About six months ago, I saw several stories saying that "Having just one black teacher can keep black kids in school," to quote NPR's summary. They all noted the magnitude of the effect: almost 40% reduction in dropout rates for low-income black boys. I located the paper on which the stories were based and thought about posting on it, but it was a long paper by the time I got around to reading it, the attention seemed to have passed. However, last week's NY Times magazine had a list of statistics on education, and one of them was "exposure to at least one black teacher in Grades 3 to 5 reduced the probability of low-income black male students dropping out of school by almost 40%." So that led me back to the paper.
The thing that originally attracted my attention was not the general idea that having a black teacher would help to keep black children in school, which seemed plausible, but that it could reduce dropouts by 40% for any group. There is a lot of data on basic educational outcomes like finishing school, and by the standards of social science it's high quality data. Moreover, there are a lot of people who have studied the issue, so it seems that any simple and straightforward way to dramatically reduce dropout rates would have been discovered long ago.
The paper reports that the estimated effect on dropout rates is -.04 for all black students, -.06 for persistently low-income black students, and -.12 for persistently low income black male students. Since about half of students are boys, that suggests that the estimated effect on persistently low income black female students would be about zero, and indeed they report an estimate of 0.00 for that group. So the issue was treating only the big estimate as worthy of interest. If you believe that there are differences in the effects on boys and girls (and the difference appears to be statistically significant), both of the estimates are equally important; if you don't, you should just report the estimate for boys and girls combined. The differences between persistently low income students and other students don't appear to be statistically significant (it's hard to tell from the tables), so maybe you should just report the estimate for all students.

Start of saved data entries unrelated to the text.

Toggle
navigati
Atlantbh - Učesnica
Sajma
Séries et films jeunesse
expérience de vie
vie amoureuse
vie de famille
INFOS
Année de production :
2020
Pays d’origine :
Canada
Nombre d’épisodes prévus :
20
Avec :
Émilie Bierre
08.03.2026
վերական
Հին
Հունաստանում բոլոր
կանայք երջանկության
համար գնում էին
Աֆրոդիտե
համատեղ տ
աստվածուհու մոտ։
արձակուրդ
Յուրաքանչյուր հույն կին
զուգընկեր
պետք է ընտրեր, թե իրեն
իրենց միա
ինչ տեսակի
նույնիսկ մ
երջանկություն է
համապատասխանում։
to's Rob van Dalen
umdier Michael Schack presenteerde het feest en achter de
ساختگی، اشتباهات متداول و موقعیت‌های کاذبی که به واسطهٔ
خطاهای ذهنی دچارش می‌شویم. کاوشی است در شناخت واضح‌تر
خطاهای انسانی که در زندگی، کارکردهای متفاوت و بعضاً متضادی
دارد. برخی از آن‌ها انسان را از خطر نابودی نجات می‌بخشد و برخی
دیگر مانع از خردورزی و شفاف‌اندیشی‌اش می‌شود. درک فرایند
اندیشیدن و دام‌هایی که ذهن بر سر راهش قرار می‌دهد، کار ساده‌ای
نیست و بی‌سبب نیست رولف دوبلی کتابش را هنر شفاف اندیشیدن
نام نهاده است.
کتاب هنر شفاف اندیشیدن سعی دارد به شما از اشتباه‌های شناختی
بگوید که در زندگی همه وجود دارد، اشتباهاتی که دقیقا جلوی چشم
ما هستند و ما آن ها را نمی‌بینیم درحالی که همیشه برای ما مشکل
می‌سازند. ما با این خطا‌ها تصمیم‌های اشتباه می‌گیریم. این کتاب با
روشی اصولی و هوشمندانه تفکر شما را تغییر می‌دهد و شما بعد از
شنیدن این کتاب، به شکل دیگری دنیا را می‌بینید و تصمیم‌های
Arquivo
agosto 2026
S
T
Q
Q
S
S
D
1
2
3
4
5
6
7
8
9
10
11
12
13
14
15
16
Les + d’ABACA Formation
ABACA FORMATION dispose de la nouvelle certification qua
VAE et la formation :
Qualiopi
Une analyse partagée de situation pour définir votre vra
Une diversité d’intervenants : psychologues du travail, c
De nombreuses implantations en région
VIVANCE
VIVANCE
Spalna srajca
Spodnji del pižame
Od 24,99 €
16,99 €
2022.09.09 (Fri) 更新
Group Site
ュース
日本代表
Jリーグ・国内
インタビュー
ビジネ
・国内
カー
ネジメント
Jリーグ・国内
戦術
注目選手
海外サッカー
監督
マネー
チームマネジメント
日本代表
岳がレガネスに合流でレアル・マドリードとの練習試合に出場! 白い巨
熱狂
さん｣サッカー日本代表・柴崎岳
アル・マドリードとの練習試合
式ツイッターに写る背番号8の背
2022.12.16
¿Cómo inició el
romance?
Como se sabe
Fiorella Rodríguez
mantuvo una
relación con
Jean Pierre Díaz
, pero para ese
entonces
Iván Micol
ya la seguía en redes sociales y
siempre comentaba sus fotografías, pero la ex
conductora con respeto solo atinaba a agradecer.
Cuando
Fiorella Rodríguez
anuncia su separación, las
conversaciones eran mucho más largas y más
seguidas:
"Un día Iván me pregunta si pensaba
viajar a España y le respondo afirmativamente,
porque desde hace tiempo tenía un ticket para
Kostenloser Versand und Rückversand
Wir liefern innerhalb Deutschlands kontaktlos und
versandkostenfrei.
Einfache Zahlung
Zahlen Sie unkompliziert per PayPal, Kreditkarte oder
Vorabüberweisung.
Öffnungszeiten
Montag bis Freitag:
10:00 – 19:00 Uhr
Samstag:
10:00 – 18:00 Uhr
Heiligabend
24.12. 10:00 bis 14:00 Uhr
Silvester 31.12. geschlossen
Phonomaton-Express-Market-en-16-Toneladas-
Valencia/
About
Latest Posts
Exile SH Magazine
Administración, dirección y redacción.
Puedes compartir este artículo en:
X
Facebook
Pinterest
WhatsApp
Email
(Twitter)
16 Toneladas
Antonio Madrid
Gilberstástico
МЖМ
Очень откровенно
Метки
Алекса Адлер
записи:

There's also a more complex issue which relates to the way that they got the estimate. The simple approach would be to do a regression with dropping out as the dependent variable, and having a black teacher plus some other variables as independent variables. But the authors say that those estimates "are likely biased by unobserved student characteristics that jointly predict classroom assignments and long-run outcomes, even after conditioning on the basic socio-demographic controls in X and school FE (Rothstein 2010). For example, students with lower achievement (Clotfelter, Ladd & Vigdor, 2006) and greater exposure to school discipline (Lindsay & Hart, 2017) are more likely to be matched to black teachers, and these factors likely affect long-run outcomes as well." That is, black teachers tend to be given the kind of students who are at higher risk of dropping out. The authors had an idea on how to eliminate this potential bias. They had multiple students from each school, which means that they could include a dummy variable for each school. That's a reasonable thing to do, since it's generally agreed that some schools are more effective than others. They also had five different classes of students: those who started third grade in 2000, 2001, 2002, 2003, and 2004. Because of new hires, departures, and leaves, the percent of the teaching staff that was black could change from year to year. Those personnel changes would depend on idiosyncratic individual factors--getting pregnant, reaching retirement age, having a spouse get a job offer in another state--so they would be random from the point of view of the students. So you can use within-school variation in the racial composition of the teaching staff over time as a substitute ("instrument") for the original variable (having a black teacher or not) and get unbiased estimates.
This approach strikes me as clever but not very convincing. Teachers' decisions to stay or go will depend partly on how rewarding it is to work in a school. That could depend on student performance (teachers like it when their students do well) or on things that might affect student performance, like discipline problems, or how well teachers get along with the administration. Things get more complicated because what matters is differential effects on black and white teachers, but I can think of possibilities here too: for example, black teachers may be particularly interested in how the black students are doing. I think I might trust the simple results more than the results from their method--at any rate, I'd like to see them, but they aren't reported in the paper.
This isn't a straightforward mistake, but the sort of difference of judgment that often comes up with research, and the authors could probably say more in defense of their approach. But I will stick with my original feeling that a 40% reduction in dropout rates for anyone is too big to be believed.